PROBLEM DETAILS: Repeat the records below verbatim.

* * *

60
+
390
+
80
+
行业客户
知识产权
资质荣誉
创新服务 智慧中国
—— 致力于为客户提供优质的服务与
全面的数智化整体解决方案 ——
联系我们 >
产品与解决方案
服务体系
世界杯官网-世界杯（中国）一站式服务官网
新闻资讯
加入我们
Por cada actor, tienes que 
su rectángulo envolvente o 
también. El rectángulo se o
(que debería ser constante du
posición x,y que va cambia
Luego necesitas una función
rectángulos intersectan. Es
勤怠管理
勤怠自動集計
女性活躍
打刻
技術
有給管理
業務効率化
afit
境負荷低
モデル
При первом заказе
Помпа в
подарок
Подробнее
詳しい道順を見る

* * *

OUTPUT FOR THIS TASK:
60
+
390
+
80
+
行业客户
知识产权
资质荣誉
创新服务 智慧中国
—— 致力于为客户提供优质的服务与
全面的数智化整体解决方案 ——
联系我们 >
产品与解决方案
服务体系
世界杯官网-世界杯（中国）一站式服务官网
新闻资讯
加入我们
Por cada actor, tienes que 
su rectángulo envolvente o 
también. El rectángulo se o
(que debería ser constante du
posición x,y que va cambia
Luego necesitas una función
rectángulos intersectan. Es
勤怠管理
勤怠自動集計
女性活躍
打刻
技術
有給管理
業務効率化
afit
境負荷低
モデル
При первом заказе
Помпа в
подарок
Подробнее
詳しい道順を見る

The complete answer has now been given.